No. And I know I'll get hammered for this response. The 180 is not a recipe for getting a spouse to come around. It's a recipe for getting your own life in order. Watch the videos on MarriageToday. Read some of the books that are repetitively suggested. Look at some of the older shows on DrPhil.com. There are no simple solutions and you have a MIL interfering. Listen, a guy wants love, respect and security. We' re pretty simple. We want to kow we are appreciated, that you are there for us, and that our world can begin and end with you. You wrote that when you are loving he responds. You sound like you really want to reconnect and save your marriage. It's not fair to think that you are the wronged partner and you need to do the heavy lifting, but marriage is and can be special. You don't need the 180, you need to be the person your spouse fell in love with.
_Posted via Mobile Device_


----------



## hurtingbadly (Sep 14, 2011)

I think you and I are in in the same boat Thorburn. It totally sucks. I made mistakes along the way when trying to get information. 
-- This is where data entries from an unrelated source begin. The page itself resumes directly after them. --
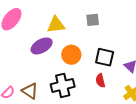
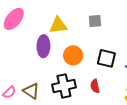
purple ellipse: (42, 46) -> (43, 46), turned -60
red semicircle: (100, 81) -> (95, 86), moved

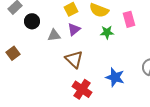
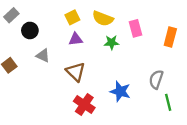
purple triangle: (74, 29) -> (76, 39), turned 32
gray triangle: (54, 35) -> (43, 56), moved, turned 32

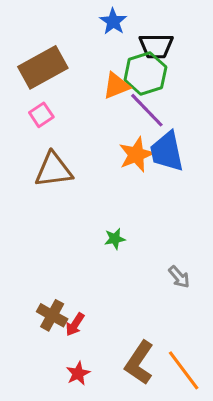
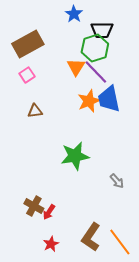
orange triangle: (116, 86) -> (76, 67), moved, turned -36
brown triangle: (54, 170) -> (35, 111), size x0.6
green star: (115, 239) -> (75, 156), size x2.0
I'm sure I only got part of the truth and at this point I'm pretty sure I'll get no more unless it comes from an outside source. My IC tells me what good is it going to do you to know more? You already know he cheated and your marriage wasn't what you thought it was... 

Why would he tell me more when things are already this bad? I'm sure that is his thinking, but it eats at me wanting to know the truth. I really feel cursed for life with having doubts. 

I know it will suck to stick this out and find out more six years down the road like that person you mentioned. I mean I was already lied to for nine years!!!

He's extremely depressed. Sometimes I wonder if it's because of guilt, that he's still hiding stuff from me? 

Are you wanting to stay, are you trying with her? I find it very hard to act like a couple...


----------



## hurtingbadly (Sep 14, 2011)

JustWaiting said:


> No. And I know I'll get hammered for this response. The 180 is not a recipe for getting a spouse to come around. It's a recipe for getting your own life in order. Watch the videos on MarriageToday. Read some of the books that are repetitively suggested. Look at some of the older shows on DrPhil.com. There are no simple solutions and you have a MIL interfering. Listen, a guy wants love, respect and security. We' re pretty simple. We want to kow we are appreciated, that you are there for us, and that our world can begin and end with you. You wrote that when you are loving he responds. You sound like you really want to reconnect and save your marriage. It's not fair to think that you are the wronged partner and you need to do the heavy lifting, but marriage is and can be special. You don't need the 180, you need to be the person your spouse fell in love with.
> _Posted via Mobile Device_


Yes, if I act loving toward him he definitely responds. It's just hard... Things seem so bad right now.


----------